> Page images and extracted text
--*--

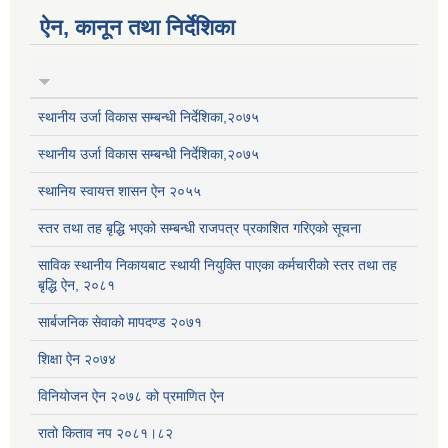
ऐन, कानून तथा निर्देशिका
स्थानीय उर्जा विकास सम्बन्धी निर्देशिका,२०७५
स्थानीय उर्जा विकास सम्बन्धी निर्देशिका,२०७५
स्थानिय स्वायत्त शासन ऐन २०५५
स्तर तथा तह बृद्धि भएको सम्बन्धी राजपत्र प्रकाशित गरिएको सूचना
साविक स्थानीय निकायबाट स्थायी नियुक्ति पाएका कर्मचारीको स्तर तथा तह
बृद्धि ऐन, २०८१
सार्बजनिक सेवाको मापदण्ड २०७१
शिक्षा ऐन २०७४
विनियोजन ऐन २०७८ को प्रमाणित ऐन
रातो किताव नप २०८१।८२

--*--

> WHAT THIS TASK INVOLVES
Print nothing but the lines from the line with "साविक स्थानीय निकायबाट" to the last line of the records above. Both of those lines count.

> RESULT
साविक स्थानीय निकायबाट स्थायी नियुक्ति पाएका कर्मचारीको स्तर तथा तह
बृद्धि ऐन, २०८१
सार्बजनिक सेवाको मापदण्ड २०७१
शिक्षा ऐन २०७४
विनियोजन ऐन २०७८ को प्रमाणित ऐन
रातो किताव नप २०८१।८२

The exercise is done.